THE CONSTANT FARMER'S SON (Laws M33)

There was a fair damsel in London Town did dwell.
She was proper, tall and handsome; her parents loved her well.
She was admired by lords and squires but all their hope in vain
For there was one old farmer's son who Mary's heart did gain.

A long time they courted and appointed the wedding day.
Her parents they consented but her brothers they did say,
"A wealthy lord has pledged his words and him she shall not shun
We'll first betray and then we'll slay the constant farmer's son."

There being a fair all out of town her brothers went to play.
They invited young William with them to spend the day.
When mark - returning home again - they said his race was run
And with a stake the life did take of a constant farmer's son.

As Mary on her pillow lay she dreamed a dreadful dream,
She dreamed she saw her William dear down by a flowery stream.
She then arose put on her clothes to seek her love did run,
Was dead and cold she did behold the constant farmer's son.

She gazed on his rosy cheeks all mangled in his gore.
She kissed his ruby lips and she kissed them 10 times o'er.
She pulled the green leaves from the trees to shade him from the sun
While night and day she spent her way with the constant farmer's son.

[Hunger came on this poor girl, she wept with grief and woe.
To find out his murderers, she straightway home did go.]
"Oh, parents dear you soon shall hear of a dreadful deed that's done.
In yonder vale lies cold and pale the constant farmer's son."

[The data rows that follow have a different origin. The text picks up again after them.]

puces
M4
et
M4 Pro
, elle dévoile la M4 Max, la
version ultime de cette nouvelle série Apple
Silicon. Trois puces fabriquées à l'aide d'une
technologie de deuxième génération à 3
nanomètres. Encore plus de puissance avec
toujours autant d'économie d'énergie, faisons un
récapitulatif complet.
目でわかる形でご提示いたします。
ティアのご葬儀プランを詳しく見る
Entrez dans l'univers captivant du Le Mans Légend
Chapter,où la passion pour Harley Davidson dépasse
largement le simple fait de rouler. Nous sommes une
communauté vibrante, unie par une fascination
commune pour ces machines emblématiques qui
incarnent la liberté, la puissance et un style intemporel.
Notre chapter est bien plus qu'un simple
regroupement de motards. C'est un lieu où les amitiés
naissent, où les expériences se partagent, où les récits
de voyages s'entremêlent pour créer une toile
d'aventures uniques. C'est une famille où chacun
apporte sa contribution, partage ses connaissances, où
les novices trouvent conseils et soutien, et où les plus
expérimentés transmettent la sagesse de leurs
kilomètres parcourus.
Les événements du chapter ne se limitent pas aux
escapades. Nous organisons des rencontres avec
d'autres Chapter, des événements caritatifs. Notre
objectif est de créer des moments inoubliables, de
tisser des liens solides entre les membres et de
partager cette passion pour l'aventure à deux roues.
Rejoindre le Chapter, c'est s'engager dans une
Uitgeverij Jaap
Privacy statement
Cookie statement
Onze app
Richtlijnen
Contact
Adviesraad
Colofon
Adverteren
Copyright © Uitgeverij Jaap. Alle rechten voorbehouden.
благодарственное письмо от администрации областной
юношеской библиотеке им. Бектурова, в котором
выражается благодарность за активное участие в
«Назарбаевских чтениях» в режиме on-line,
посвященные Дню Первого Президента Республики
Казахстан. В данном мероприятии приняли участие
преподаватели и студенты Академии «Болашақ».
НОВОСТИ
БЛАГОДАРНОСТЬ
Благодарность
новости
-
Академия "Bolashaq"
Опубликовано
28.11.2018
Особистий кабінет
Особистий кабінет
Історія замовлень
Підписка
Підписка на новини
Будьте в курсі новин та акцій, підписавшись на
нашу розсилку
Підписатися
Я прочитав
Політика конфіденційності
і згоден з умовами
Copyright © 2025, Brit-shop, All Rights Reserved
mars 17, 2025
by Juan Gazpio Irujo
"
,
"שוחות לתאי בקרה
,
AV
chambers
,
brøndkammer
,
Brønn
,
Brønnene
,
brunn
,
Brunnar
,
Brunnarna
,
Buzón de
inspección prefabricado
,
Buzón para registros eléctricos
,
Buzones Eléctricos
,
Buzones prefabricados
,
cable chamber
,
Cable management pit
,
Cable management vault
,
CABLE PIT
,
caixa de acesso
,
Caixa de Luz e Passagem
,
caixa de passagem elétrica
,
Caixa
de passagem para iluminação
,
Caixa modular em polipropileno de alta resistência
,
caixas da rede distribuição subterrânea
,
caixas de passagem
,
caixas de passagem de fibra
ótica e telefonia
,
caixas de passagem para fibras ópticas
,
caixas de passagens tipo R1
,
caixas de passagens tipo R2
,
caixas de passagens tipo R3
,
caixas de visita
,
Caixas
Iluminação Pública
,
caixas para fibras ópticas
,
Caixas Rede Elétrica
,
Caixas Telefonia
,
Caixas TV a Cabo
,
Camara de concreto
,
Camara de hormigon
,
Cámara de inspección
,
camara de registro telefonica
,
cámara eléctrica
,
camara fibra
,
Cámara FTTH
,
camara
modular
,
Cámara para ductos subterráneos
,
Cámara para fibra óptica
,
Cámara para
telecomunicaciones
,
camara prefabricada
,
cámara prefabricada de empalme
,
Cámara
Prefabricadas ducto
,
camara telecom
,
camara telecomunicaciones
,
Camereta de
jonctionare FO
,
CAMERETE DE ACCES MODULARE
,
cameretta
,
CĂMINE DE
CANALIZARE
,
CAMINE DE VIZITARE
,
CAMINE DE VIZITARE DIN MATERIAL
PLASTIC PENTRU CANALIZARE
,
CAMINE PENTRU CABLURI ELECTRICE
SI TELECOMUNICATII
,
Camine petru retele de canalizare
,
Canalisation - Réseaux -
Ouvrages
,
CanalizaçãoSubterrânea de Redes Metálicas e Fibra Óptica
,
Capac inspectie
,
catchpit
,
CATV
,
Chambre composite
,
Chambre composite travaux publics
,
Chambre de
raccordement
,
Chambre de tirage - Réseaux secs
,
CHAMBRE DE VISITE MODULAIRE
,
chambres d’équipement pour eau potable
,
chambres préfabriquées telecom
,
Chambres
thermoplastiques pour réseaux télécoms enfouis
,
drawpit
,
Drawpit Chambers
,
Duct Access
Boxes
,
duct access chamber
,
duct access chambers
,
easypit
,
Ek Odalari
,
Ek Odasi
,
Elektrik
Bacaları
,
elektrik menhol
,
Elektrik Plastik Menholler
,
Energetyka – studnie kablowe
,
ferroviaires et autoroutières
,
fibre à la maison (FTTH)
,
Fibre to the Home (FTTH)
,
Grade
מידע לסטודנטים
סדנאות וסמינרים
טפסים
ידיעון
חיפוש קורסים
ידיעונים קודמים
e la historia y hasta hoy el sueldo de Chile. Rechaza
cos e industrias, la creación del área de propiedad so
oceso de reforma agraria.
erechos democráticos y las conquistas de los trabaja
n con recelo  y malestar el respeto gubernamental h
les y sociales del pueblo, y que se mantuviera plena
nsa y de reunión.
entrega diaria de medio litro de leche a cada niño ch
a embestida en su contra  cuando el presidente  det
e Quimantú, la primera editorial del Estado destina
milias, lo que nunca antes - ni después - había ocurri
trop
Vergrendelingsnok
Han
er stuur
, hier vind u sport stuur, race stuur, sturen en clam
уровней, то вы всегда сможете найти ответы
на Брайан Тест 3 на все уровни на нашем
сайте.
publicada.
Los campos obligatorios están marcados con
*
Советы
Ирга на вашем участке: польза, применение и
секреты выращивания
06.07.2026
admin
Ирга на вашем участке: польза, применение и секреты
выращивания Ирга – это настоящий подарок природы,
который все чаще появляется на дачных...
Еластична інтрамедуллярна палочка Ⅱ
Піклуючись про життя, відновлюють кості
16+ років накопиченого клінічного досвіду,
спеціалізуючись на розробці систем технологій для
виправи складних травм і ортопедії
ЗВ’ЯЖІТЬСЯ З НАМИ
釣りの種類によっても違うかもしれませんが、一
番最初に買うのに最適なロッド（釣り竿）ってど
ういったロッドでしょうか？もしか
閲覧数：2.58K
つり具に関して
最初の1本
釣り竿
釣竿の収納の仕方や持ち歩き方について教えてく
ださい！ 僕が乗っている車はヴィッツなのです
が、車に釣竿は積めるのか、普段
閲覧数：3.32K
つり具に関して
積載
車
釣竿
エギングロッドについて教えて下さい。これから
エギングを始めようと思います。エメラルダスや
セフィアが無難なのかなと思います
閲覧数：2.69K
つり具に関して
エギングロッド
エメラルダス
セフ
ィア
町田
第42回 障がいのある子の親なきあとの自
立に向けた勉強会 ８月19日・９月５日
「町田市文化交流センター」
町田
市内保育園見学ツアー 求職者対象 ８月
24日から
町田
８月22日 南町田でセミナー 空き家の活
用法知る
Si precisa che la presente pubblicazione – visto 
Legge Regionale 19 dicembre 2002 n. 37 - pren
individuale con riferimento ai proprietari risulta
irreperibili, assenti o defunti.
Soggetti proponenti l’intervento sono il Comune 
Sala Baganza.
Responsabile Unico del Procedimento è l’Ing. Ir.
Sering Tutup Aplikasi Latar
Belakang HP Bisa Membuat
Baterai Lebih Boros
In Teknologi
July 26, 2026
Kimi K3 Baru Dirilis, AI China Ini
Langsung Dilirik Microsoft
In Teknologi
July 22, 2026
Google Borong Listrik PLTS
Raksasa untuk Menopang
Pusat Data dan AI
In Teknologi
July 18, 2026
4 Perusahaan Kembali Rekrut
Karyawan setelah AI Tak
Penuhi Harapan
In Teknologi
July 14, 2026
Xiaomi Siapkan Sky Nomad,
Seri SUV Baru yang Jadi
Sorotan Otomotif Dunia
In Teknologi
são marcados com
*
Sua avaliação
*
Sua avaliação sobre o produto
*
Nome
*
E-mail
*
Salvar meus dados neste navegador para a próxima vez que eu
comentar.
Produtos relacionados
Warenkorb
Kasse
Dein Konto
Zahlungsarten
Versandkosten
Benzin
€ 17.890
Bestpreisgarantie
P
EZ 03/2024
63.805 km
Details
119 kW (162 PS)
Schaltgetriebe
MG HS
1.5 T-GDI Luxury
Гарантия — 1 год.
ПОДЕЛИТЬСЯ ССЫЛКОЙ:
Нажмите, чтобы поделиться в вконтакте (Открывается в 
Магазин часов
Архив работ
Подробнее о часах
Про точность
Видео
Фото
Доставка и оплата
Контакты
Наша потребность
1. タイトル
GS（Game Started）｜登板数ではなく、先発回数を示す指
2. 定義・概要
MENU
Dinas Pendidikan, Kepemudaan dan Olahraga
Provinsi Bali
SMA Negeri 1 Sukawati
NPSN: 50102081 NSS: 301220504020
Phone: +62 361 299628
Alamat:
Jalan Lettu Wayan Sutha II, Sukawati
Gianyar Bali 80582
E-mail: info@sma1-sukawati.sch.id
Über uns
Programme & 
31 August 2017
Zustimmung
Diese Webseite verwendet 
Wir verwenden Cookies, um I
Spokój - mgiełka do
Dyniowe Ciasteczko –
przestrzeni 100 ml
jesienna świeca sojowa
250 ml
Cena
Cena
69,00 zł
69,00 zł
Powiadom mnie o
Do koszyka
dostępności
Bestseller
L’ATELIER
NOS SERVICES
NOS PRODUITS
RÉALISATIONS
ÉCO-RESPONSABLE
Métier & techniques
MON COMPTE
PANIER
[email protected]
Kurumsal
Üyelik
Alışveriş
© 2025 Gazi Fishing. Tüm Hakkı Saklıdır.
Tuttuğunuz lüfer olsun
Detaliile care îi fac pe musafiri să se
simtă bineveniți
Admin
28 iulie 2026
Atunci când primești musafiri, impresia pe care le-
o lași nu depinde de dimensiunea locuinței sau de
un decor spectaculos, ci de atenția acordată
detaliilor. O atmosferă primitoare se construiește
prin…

Her brothers they confessed their guilt and for the same they died
While Mary on her pillow lay and never ceased from crying.
"Oh, parents dear you'll soon find out the glass of life has run!"
And Mary cried and in sorrow died for the constant farmer's son.

"The Constant Farmer's Son" was among the ballads recorded by Annie Syphers of Monticello, Maine for the Flanders Ballad Collection. The version above was sung by Louis Killen on Folk-Legacy CD-132, Irish Songs from Old New England: Traditional Irish-American Songs from the Flanders Ballad Collection, and is Ms. Syphers' version in melody and, principally, in text. To clarify the story a little, the words were collated just slightly with a text in the Sam Henry collection (p. 435) and with two broadsides at the Bodleian Library (Johnson 2674 and 2675).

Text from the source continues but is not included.